What you will do → Start with the first line of the data and end with the line that holds "Image resolution: width=989"; write out each one exactly.

Saved data entries:
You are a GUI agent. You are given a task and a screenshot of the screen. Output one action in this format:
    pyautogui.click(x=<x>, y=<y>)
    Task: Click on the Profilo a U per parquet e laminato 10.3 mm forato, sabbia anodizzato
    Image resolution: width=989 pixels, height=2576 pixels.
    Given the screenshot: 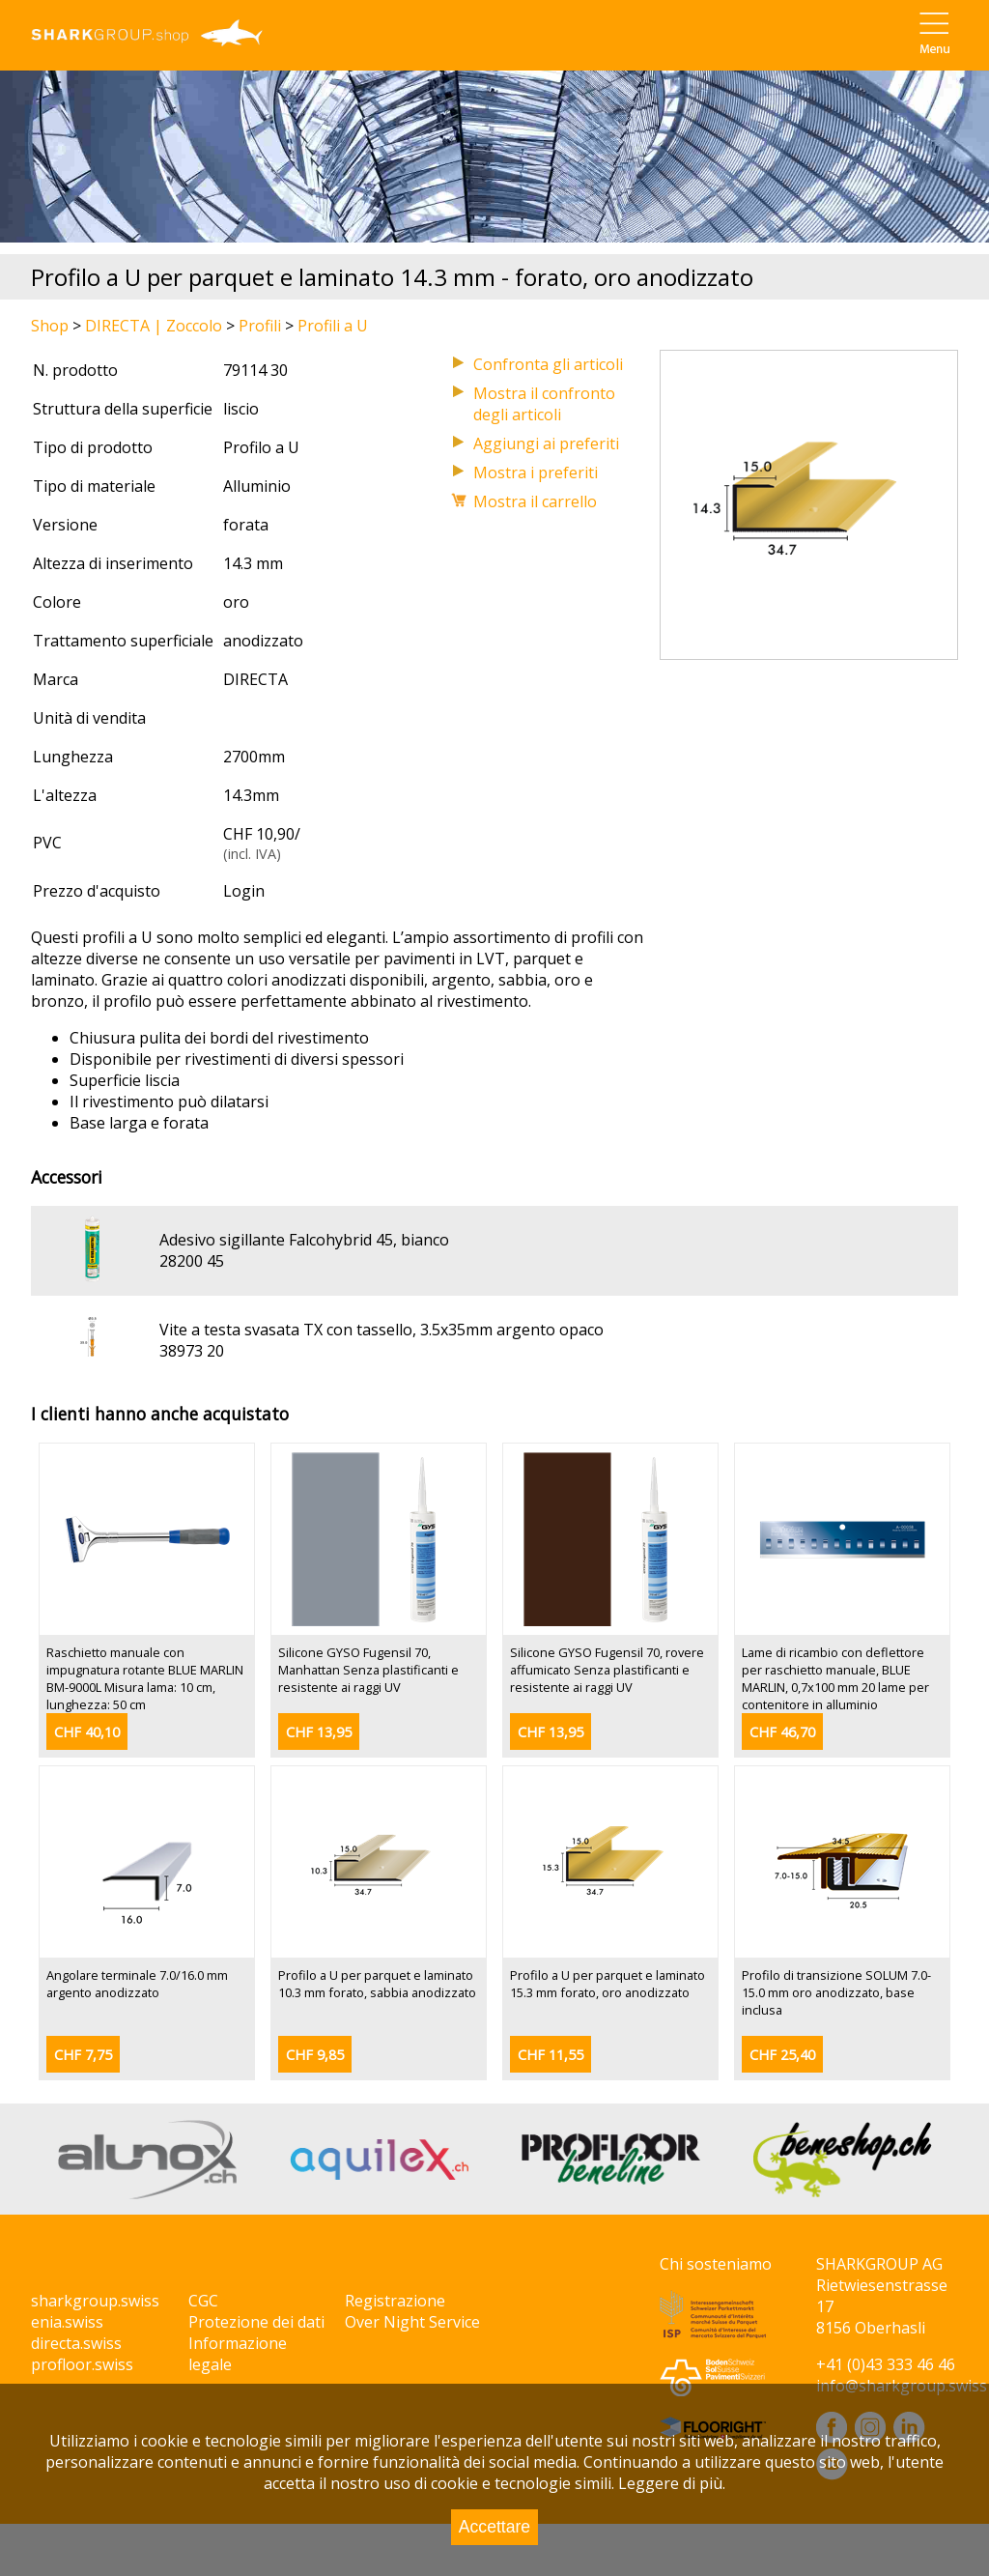 What is the action you would take?
    pyautogui.click(x=377, y=1983)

Task output →
You are a GUI agent. You are given a task and a screenshot of the screen. Output one action in this format:
    pyautogui.click(x=<x>, y=<y>)
    Task: Click on the Profilo a U per parquet e laminato 10.3 mm forato, sabbia anodizzato
    Image resolution: width=989 pixels, height=2576 pixels.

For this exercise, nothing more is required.